Innate Immune Memory refers to the ability of innate immune cells to display altered responses upon secondary exposure to pathogens. This phenomenon is driven by dynamic and heritable histone protein modifications, which influence post-translational gene transcription. Currently, while the broader MAPK and PI3K/AKT pathways of α-MSH are well established, there is little existing research on the direct link between α-MSH and histone modifications. Our study aims to investigate the effects of alpha-melanocyte-stimulating hormone (α-MSH), a neuropeptide with notable anti-inflammatory properties, on Histone 3 (H3) post-translational markers and their epigenetic impact on mouse macrophages.
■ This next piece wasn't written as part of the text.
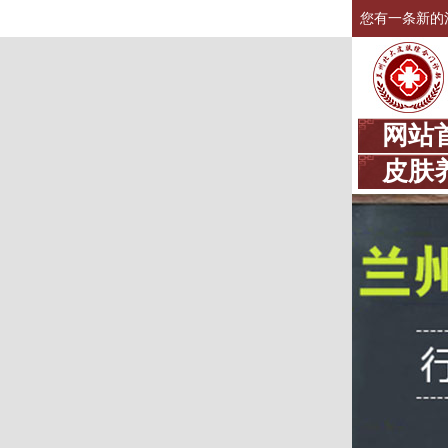
您有一条新的
网站
皮肤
We conducted a comprehensive analysis of H3 modifications to identify key changes, focusing on H3K4 global methylation, H3K9 dimethylation, and H3K14 acetylation levels in response to varying concentrations of α-MSH. Methylation and acetylation of histone proteins, such as H3K4, H3K9, and H3K14, regulate the accessibility of transcriptional start sites and promoters, thereby influencing gene transcription. In immune cells, these histone modifications alter the transcription of genes associated with immune responses, particularly inflammation.
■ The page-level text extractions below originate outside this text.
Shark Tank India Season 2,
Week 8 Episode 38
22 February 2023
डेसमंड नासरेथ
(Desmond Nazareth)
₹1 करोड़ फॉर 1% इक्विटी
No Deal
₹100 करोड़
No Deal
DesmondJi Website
Utilizing enzyme-linked immunosorbent assays (ELISA) to quantify the H3 methylation and acetylation levels, the response of histone modifications to α-MSH treatment was measured, highlighting the potential of α-MSH as a modulator of epigenetic marks in innate immune cells. Such findings enhance our understanding of how neuropeptides like α-MSH can influence immune responses through epigenetic mechanisms, providing insights into new therapeutic strategies for controlling inflammation and enhancing immune memory.

Our results demonstrate significant effects of α-MSH on histone modifications, with notable demethylation of H3K4, increased dimethylation of H3K9, and elevated acetylation of H3K14 observed in treated macrophages. Specifically, significant changes in H3K4 global methylation and H3K14 acetylation were detected at 1 ng/mL and 10 ng/mL α-MSH, while H3K9 dimethylation was significantly affected at 30 pg/mL α-MSH. Additionally, low-dose α-MSH (30 pg/mL) induced demethylation and deacetylation of H3K4 and H3K14, respectively.
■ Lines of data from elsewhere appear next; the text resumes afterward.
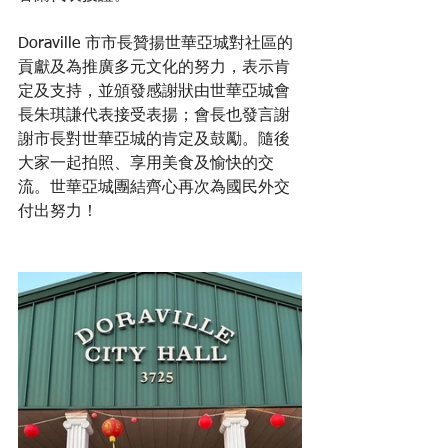
Doraville 市市長贊揚世華亞城對社區的
貢獻及為推廣多元文化的努力，表示肯
定及支持，並頒發感謝狀由世華亞城會
長朱琪謙代表接受表揚；會長也發言謝
謝市長對世華亞城的肯定及鼓勵。隨後
大家一起拍照、享用美食及愉快的交
流。世華亞城團結齊心再次為國民外交
付出努力！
These findings suggest that α-MSH exerts anti-inflammatory effects by modulating histone methylation and acetylation patterns. Changes in H3 histone modifications decrease the expression of proinflammatory molecules and enhance the expression of anti-inflammatory molecules in macrophages. This epigenetic regulation may contribute to the innate immune memory, eliciting trained responses to subsequent exposures.

In summary, α-MSH modulates histone H3 post-translational modifications in a concentration-dependent manner, altering the epigenetic landscape of macrophages to promote anti-inflammatory responses. This research underscores the significance of histone modifications in the regulation of innate immune memory and the potential for targeting these pathways in immunotherapy.